Although the bass there are harder now to nail down, local fishers are happy about the off-season speckled perch bite at Newnan’s Lake. Fish are being pulled from both mid lake depths and from around pads and brush nearer the cypress treeline. In the earlier weeks of its recent rise, Newnan’s bass could be found fairly easily as they made for their favorite habitat that had been high and dry. When water finally flowed again around the bases of the cypress, the bass were there. Now, bassers are finding the fishing to be more like the proverbial “needle in a haystack”. The same number of needles (bass) are now scattered in a very hard-to-access and much larger haystack.

While the water is also much higher on Orange and Lochloosa, these lakes haven’t reached the incredibly-high level of the lake (Newnan’s) above them in the watershed.

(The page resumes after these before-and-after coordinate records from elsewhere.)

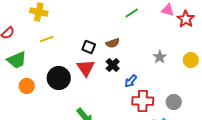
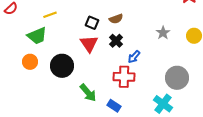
green trapezoid: (17, 60) -> (37, 36), moved
black circle: (59, 78) -> (62, 66), moved
red cross: (143, 101) -> (124, 77), moved
gray circle: (174, 102) -> (177, 78), size x1.5

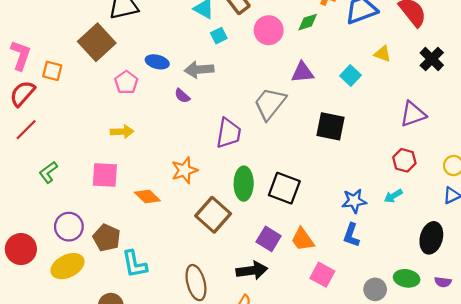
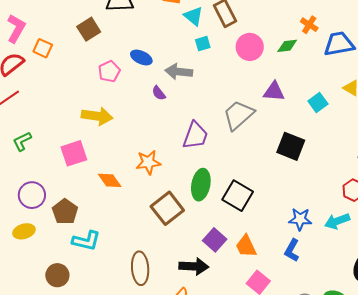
brown square: (97, 42) -> (89, 29), size x0.7
yellow arrow: (122, 132) -> (97, 116), size x1.4
pink square: (105, 175) -> (74, 153), turned -32
cyan arrow: (393, 196) -> (337, 221), size x1.4
cyan L-shape: (134, 264) -> (86, 241), turned -76
yellow ellipse: (67, 266) -> (24, 231), size x0.7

Bream are biting well on Lochloosa, and decent speckled perch catches have come frequently from Orange. Interestingly, bass anglers say their favorite fish are very hard to find here….possibly due to that ‘bigger haystack’ theory. Access onto Orange from Cross Creek and Marjorie Rawlings Park, though, has been ‘iffy’ at best. Depending on the wind direction, weeds have often plugged these access points shut. Heagy-Burry Park on the Marion County side is probably the safest spot to put a boat into Orange.
For bass, the bite might be best now near Rodman Dam, where some locals have scored eye-popping catches of both largemouth and hybrid Sunshine bass while casting small jigs with Bass Assassin Crappie Dapper tails in the swollen turbulence below the dam.

Around a month ago, some concerned anglers reported seeing dead crayfish and baitfish in Rodman Reservoir, proper. This isn’t very surprising, as low dissolved oxygen is not uncommon here following periods of heavy rainfall. But now, things have apparently come around quickly and bass action has ramped up dramatically. In Saturday’s Northeast Division Florida BASS Nation qualifier held out of Kenwood Landing, Jay Daily of Melrose drew out to fish with Jacksonville’s Jerry Shawver. While in the store Wednesday, Daily said they caught an estimated 80 bass through the day. At one point, Daily caught two fish on one cast with his ‘Alabama’ umbrella Rig. Then, on the next cast, his 5-lure rig produced 3 bass—all two-pounders. And that is a rare feat, indeed.

According to our cast net-throwing St. John’s River sources, numbers of saltwater shrimp on their annual trek up the river continue to slowly improve. The discriminating Palatka locals, though, say the crustaceans are still too small to harvest for food. Most of the shrimping experts seem to stick with the “middle of August” as their best guess as to when the shrimp might be sufficiently large and abundant to warrant an all-out effort.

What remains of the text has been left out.